My understanding is that warning correctly is surprisingly hard; there are many times where (correct) warnings are misunderstood, not heeded, or not even really heard.

There's a temptation ex post to blame the warned for not paying sufficient attention, of course, but it'd also be good for people interested in raising alarms ("warners") to make their warnings as clear, loud, and unambiguous as possible. 

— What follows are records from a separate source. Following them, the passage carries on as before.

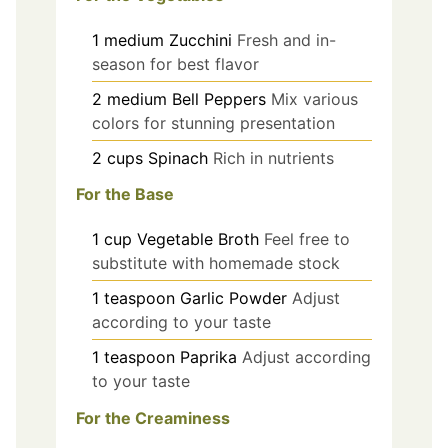
1
medium
Zucchini
Fresh and in-
season for best flavor
2
medium
Bell Peppers
Mix various
colors for stunning presentation
2
cups
Spinach
Rich in nutrients
For the Base
1
cup
Vegetable Broth
Feel free to
substitute with homemade stock
1
teaspoon
Garlic Powder
Adjust
according to your taste
1
teaspoon
Paprika
Adjust according
to your taste
For the Creaminess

Executive summary: People are reluctant to warn about unlikely but potentially catastrophic risks due to fear of reputational damage if the risks do not materialize, but strategies like anonymous warning systems and clarifying risk estimates could help encourage risk warnings.

Key points:

  1. Studies found people are less likely to publicly warn about unlikely risks vs. likely risks, even if the risks have similar expected harm, due to fear of blame if the risks do not occur.
  2. This reluctance to warn was found in the general public, policymakers, and AI researchers. It was even stronger among Chinese participants compared to Americans.
  3. People judge warnings as less justified if the warned risk does not occur (outcome bias), discouraging risk warnings. Even judges and lawyers exhibited this bias.
  4. Anonymous warning systems, routine risk assessment prompts, providing objective evidence, clarifying risk estimates, and overcoming the "first-warner hurdle" are strategies to encourage risk warnings.
  5. Warnings from experts who provide reasons, evidence and intellectual honesty should be seriously considered. Ridiculing sincere warners is reckless and discourages important risk warnings.